New Zealand is committed to playing its part at home and abroad to advance the 2030 Agenda for Sustainable Development and achievement of the Sustainable Development Goals (SDGs).
He waka eke noa - ‘we are all in this together’ – is a Māori proverb and the title to our first VNR reflecting the government’s policy of ‘leaving no one behind’.
New Zealand’s first Voluntary National Review (VNR) covers all 17 SDGs with a focus on how we deliver outcomes most relevant to New Zealand. The VNR outlines New Zealand’s approach to the SDGs and reflects our commitment to productive, sustainable and inclusive economic development. The report highlights challenges as well as successes, and identifies areas where further work is needed.
The VNR reflects the New Zealand context. The special status of Māori as the tangata whenua, indigenous people of New Zealand, is of profound importance and fundamental to our national identity. The VNR incorporates the concept of kaitiakitanga, or guardianship, of our natural environment.
New thinking is required to achieve the vision encapsulated in the SDGs. Rather than measuring progress in purely economic terms. New Zealand is developing a broader set of measures - theLiving Standards Framework (LSF) - that puts sustainable intergenerational wellbeing at the centre of policy-making and the management of our resources. The LSF is an innovative framework for measuring and analysing the dynamics of wellbeing, as well as risk and resilience across a broad range of economic, social and environmental domains.
In parallel, Statistics New Zealand has developed a new set of metrics - Indicators Aotearoa New Zealand (IANZ). Like the LSF, IANZ goes beyond traditional economic measures such as income and GDP, and includes wellbeing and sustainable development. IANZ will support the LSF, as well as monitoring and reporting against the SDGs.
Notwithstanding New Zealand’s overall high standard of living, a proportion of New Zealand households experience poverty or material hardship. We acknowledge that certain groups are over-represented, and we are working to grow and share New Zealand’s prosperity more fairly.
Reducing child poverty is a particular focus. New laws introduced in 2018 create an on-going focus on child poverty reduction and provide for political accountability for achieving published targets. The government’s ten-year targets aim to reduce child poverty by more than half on both low-income and material hardship measures by 2028. The government has put in place a range of measures, including the 2017 Families Package, which has boosted the incomes of low income families. A wide range of initiatives are underway to improve child and youth wellbeing.
New Zealand supports the SDGs alongside our international partners. In 2018 New Zealand increased its Official Development Assistance (ODA) in response to the 2030 Agenda and the sustainable development finance needs of developing countries. The additional NZ$714 million allocated over four years represents a 30 percent increase in our ODA, lifting it to a projected 0.28 percent of GNI.
New Zealand’s ODA targets countries most in need, in particular small island developing states and Least Developed Countries, with sustainable development a core priority.
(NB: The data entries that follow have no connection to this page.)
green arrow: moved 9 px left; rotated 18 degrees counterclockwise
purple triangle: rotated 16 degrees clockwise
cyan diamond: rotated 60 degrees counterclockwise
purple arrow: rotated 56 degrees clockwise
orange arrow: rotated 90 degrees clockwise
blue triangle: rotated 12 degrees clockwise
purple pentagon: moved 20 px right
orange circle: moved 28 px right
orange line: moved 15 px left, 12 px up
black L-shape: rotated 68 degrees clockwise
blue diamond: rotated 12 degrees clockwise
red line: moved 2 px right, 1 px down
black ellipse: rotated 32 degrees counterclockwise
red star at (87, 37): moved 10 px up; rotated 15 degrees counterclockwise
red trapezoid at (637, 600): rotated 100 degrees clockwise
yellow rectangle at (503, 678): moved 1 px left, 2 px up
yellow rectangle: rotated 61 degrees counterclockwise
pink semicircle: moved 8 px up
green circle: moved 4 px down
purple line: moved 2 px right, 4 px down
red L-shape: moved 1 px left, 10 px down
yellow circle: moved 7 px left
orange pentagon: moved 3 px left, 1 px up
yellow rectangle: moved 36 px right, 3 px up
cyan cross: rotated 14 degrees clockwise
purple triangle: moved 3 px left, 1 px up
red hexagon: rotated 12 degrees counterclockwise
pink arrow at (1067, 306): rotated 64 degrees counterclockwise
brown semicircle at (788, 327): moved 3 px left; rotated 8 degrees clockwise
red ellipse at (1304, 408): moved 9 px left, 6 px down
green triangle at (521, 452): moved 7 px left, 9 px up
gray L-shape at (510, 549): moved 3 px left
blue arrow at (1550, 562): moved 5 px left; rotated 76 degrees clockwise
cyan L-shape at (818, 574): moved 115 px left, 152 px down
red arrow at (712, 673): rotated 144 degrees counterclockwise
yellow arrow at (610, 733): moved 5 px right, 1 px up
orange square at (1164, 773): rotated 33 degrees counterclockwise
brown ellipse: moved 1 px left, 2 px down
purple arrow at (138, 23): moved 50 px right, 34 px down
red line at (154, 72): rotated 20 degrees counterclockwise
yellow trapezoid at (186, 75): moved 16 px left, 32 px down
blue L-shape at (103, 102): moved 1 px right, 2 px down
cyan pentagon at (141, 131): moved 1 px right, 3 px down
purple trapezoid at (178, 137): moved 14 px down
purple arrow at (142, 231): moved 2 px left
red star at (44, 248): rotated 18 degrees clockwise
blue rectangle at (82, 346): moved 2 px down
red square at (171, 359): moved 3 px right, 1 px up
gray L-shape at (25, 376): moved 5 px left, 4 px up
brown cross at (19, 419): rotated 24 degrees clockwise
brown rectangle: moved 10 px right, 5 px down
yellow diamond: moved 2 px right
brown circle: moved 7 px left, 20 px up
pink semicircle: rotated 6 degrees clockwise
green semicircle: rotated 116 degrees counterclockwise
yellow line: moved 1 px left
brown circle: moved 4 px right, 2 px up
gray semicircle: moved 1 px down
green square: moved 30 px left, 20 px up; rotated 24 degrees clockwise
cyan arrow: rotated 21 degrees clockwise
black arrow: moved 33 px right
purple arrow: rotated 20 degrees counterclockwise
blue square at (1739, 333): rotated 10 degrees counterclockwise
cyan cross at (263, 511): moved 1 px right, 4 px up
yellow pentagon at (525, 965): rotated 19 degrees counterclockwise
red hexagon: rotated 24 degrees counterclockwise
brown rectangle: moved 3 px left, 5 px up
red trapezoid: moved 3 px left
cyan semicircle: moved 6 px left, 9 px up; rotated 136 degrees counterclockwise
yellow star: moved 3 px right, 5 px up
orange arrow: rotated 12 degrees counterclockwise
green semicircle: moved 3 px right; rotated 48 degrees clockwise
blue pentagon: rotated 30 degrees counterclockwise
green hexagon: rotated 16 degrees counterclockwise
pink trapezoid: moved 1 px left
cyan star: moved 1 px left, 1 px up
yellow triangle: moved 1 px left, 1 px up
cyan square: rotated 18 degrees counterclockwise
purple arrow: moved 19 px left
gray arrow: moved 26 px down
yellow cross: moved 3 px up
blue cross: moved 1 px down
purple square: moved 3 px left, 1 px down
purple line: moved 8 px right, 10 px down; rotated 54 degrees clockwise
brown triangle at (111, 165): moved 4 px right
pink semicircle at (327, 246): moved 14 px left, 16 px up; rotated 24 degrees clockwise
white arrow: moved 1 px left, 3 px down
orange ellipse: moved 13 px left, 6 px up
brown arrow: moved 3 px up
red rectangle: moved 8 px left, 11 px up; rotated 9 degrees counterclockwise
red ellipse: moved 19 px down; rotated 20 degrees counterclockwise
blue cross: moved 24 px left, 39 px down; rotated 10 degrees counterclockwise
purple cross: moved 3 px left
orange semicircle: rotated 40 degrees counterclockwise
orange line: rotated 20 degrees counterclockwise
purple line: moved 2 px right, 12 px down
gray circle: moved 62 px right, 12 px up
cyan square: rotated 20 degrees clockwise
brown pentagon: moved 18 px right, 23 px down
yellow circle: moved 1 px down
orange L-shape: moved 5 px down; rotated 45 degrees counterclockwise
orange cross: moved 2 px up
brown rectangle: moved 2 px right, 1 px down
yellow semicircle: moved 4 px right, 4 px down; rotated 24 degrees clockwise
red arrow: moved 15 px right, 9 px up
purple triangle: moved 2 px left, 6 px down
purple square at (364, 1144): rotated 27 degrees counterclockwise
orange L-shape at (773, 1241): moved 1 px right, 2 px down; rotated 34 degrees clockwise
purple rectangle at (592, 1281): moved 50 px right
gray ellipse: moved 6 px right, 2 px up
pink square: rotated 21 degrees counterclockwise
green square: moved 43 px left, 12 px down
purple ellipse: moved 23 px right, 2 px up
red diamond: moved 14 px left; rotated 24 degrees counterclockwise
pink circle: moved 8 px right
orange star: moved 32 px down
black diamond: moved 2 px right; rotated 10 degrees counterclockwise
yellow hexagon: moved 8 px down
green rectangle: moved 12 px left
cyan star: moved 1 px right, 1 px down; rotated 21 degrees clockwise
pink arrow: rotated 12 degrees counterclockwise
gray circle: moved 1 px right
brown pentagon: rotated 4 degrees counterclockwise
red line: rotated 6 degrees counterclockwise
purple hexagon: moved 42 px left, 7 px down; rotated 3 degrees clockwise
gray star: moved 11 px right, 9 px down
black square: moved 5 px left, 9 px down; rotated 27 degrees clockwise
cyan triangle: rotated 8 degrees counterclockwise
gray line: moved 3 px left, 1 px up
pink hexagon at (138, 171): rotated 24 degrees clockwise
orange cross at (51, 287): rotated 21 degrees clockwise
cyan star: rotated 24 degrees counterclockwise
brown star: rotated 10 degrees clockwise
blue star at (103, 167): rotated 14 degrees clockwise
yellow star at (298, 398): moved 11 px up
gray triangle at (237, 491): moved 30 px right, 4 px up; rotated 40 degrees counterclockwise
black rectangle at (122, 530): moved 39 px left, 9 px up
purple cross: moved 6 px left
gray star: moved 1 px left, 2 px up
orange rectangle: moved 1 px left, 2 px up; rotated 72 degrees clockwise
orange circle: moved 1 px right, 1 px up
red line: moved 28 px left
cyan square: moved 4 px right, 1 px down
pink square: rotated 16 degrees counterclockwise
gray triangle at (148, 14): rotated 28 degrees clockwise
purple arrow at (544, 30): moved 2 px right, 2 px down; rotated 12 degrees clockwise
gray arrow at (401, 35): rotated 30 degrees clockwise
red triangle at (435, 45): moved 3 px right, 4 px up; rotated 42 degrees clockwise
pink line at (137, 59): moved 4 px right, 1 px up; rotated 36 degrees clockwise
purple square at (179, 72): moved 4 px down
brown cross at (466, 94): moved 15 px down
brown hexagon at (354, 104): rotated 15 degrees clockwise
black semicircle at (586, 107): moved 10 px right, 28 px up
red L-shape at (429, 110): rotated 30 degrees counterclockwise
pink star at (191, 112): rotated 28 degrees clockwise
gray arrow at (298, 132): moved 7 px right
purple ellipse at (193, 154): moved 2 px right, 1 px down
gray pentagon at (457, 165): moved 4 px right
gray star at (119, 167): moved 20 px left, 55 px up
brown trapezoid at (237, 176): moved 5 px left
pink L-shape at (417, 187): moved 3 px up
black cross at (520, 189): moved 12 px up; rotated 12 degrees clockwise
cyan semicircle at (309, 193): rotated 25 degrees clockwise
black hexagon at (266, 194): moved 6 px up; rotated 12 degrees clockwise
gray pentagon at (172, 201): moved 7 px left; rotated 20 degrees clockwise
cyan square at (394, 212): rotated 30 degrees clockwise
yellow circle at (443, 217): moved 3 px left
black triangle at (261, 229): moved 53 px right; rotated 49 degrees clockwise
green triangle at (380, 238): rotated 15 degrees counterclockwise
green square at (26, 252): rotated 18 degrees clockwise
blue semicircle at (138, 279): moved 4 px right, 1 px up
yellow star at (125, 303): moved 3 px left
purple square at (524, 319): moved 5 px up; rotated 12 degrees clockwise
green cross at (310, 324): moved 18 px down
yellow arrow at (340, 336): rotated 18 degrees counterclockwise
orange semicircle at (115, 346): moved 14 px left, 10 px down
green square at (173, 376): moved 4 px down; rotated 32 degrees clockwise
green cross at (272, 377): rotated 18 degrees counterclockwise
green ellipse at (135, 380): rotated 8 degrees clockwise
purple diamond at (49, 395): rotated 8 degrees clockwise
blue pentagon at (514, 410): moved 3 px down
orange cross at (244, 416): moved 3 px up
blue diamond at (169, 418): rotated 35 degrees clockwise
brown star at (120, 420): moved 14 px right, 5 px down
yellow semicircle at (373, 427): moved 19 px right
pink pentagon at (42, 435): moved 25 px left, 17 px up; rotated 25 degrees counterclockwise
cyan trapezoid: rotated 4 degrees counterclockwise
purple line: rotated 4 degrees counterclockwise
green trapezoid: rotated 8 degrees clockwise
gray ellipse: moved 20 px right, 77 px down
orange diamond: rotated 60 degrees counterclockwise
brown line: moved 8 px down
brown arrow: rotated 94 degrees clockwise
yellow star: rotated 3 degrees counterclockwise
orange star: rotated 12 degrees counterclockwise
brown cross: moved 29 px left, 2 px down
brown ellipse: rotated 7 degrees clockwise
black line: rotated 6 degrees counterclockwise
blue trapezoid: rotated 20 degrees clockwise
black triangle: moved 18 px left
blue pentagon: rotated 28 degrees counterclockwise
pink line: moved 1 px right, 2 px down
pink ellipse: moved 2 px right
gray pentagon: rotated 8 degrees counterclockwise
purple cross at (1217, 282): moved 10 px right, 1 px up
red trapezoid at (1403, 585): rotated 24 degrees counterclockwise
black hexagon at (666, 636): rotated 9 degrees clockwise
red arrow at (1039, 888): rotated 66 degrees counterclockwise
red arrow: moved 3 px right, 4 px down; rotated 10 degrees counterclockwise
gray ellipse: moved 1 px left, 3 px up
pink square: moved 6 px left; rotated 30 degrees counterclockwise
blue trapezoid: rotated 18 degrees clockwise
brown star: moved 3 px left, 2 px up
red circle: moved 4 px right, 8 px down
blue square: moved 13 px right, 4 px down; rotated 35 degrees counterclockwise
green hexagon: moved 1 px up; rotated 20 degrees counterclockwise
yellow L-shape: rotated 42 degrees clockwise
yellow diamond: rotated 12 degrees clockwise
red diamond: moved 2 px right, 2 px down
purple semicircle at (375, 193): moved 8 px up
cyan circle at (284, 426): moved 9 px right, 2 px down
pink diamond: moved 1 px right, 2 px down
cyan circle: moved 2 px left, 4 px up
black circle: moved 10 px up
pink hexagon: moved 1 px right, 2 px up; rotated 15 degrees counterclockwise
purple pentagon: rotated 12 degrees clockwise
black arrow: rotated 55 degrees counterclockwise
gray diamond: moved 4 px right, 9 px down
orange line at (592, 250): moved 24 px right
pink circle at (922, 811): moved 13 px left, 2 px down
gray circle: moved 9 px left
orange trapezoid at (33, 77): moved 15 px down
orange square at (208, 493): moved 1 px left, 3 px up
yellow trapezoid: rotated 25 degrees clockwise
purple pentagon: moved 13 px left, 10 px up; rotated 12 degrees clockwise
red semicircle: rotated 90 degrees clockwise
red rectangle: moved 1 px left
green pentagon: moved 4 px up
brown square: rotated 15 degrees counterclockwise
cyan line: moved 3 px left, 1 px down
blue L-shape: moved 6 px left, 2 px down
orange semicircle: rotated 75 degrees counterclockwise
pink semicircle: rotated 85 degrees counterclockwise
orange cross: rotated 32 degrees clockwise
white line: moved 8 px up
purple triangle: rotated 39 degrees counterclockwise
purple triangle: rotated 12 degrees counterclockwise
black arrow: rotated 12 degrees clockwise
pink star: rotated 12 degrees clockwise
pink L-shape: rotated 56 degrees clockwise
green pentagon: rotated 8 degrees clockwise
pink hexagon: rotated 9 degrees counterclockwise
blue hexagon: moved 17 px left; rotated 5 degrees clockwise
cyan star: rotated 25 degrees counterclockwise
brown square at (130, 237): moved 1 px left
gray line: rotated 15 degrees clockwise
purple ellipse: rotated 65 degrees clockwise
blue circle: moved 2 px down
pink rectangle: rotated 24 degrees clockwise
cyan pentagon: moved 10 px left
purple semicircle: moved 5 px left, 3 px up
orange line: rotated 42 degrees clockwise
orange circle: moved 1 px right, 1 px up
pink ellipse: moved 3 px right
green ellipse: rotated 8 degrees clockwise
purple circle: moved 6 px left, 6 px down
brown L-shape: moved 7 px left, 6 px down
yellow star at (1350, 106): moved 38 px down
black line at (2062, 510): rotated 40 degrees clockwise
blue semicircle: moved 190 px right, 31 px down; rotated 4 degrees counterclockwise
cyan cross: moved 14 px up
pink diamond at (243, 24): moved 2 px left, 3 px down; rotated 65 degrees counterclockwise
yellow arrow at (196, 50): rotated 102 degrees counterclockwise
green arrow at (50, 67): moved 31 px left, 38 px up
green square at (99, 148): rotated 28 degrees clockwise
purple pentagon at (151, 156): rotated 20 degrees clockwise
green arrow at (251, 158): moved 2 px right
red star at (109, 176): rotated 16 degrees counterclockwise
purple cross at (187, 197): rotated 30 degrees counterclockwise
Sixty percent of New Zealand’s ODA goes to the Pacific region with a strong focus on improving prosperity and economic resilience. Sustainable development also informs our approach to trade, the environment and security.
The SDGs are interrelated and cannot be achieved by governments alone. It requires a holistic approach and the participation of all sectors of society. The VNR highlights some of the important work being undertaken across New Zealand and overseas by New Zealand individuals, businesses and community groups to achieve the SDGs.
We recognise the contributions made to the VNR by multiple stakeholders, including from non-government sectors. Consultation with NGOs was undertaken by a range of relevant government agencies. Comment on the VNR was sought from a stakeholder reference group. Wider public feedback was sought through an online process.